Kreger Jesse, Gonzalez Edgar, Wu Xiaojun, Roussos Torres Evanthia T, MacLean Adam L
bioRxiv. 2025 Aug 11:2025.08.11.669777. doi: 10.1101/2025.08.11.669777.
Immunotherapies that target the host immune system to mount effective responses hold great promise. Yet, overcoming patient- and organ-specific tumor heterogeneities remains a significant challenge. In order to quantify individual patient responses, we fit a tumor-immune mathematical model to patient and site-specific dynamics during combination therapy (nivolumab + ipilimumab + entinostat) informed by RECIST measurements of the tumor dynamics and immune markers measured by spatial proteomics. Bayesian parameter inference of site-specific patient responses revealed that only the immunosuppression parameters were predictive of response; parameters controlling cytotoxicity were uninformative. Via comparison of a large cohort of fitted tumors, we quantified the variability in tumor-immune dynamics to reveal controllable parameter regimes. We developed methods that employed posterior parameter sampling and simulation to create virtual tumor populations, enabling extrapolation beyond the data to predict probabilities of response in metastatic lesions, even when no data exist at a site. We also showed that scans in the week immediately following treatment are particularly valuable to identify the tumor dynamics. Our modeling and inference framework can thus be used to overcome sample size limitations to create virtual patient cohorts that give new insights into mechanisms of disease progression.
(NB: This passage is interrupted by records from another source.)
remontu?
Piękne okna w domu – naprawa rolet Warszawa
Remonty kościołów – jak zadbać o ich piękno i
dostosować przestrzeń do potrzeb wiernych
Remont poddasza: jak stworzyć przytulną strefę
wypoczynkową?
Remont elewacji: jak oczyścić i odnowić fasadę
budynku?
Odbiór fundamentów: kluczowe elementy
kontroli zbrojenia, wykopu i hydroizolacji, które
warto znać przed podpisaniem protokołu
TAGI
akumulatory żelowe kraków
旨在激发有效免疫反应的宿主免疫系统靶向免疫疗法前景广阔。然而,克服患者和器官特异性肿瘤异质性仍是一项重大挑战。为了量化个体患者的反应,我们根据肿瘤动态的RECIST测量结果和通过空间蛋白质组学测量的免疫标志物,将肿瘤-免疫数学模型拟合到联合治疗(纳武单抗+伊匹单抗+恩替诺特)期间的患者和部位特异性动态变化中。对部位特异性患者反应的贝叶斯参数推断表明,只有免疫抑制参数可预测反应;控制细胞毒性的参数并无信息价值。通过对大量拟合肿瘤进行比较,我们量化了肿瘤-免疫动态变化的变异性,以揭示可控参数范围。我们开发了利用后验参数采样和模拟来创建虚拟肿瘤群体的方法,即使在某一部位没有数据时,也能外推数据以预测转移病灶的反应概率。我们还表明,治疗后紧接着的一周内进行的扫描对于识别肿瘤动态变化特别有价值。因此,我们的建模和推断框架可用于克服样本量限制,创建虚拟患者队列,从而为疾病进展机制提供新的见解。